[Collected data]
----

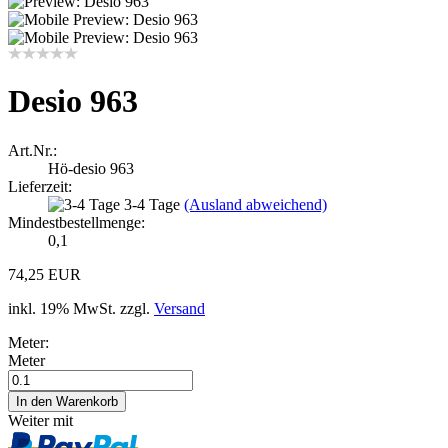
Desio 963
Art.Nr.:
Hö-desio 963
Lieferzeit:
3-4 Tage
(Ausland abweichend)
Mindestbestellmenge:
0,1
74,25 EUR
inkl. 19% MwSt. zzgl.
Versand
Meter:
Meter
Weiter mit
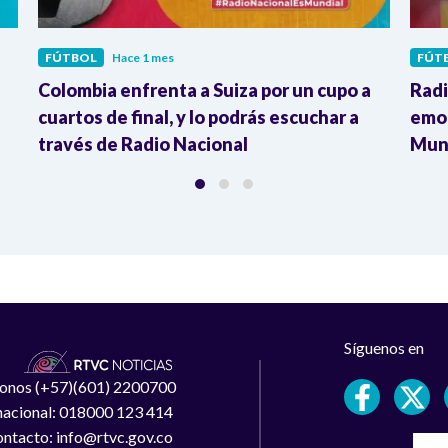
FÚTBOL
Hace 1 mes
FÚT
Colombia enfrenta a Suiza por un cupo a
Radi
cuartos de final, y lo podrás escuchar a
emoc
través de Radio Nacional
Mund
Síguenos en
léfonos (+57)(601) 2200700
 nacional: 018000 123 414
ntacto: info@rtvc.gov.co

----

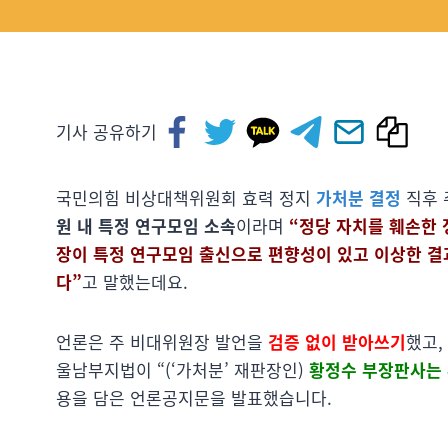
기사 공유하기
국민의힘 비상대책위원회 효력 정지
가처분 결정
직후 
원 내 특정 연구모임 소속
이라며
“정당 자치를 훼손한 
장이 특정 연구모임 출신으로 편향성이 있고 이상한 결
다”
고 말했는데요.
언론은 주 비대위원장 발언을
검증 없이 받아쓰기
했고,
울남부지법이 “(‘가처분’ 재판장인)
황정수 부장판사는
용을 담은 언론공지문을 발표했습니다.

----

● WHAT YOU WILL DO:
Check each line above for the string "연구모임", then copy the ones that have it.

● OUTPUT BELOW:
원 내 특정 연구모임 소속
장이 특정 연구모임 출신으로 편향성이 있고 이상한 결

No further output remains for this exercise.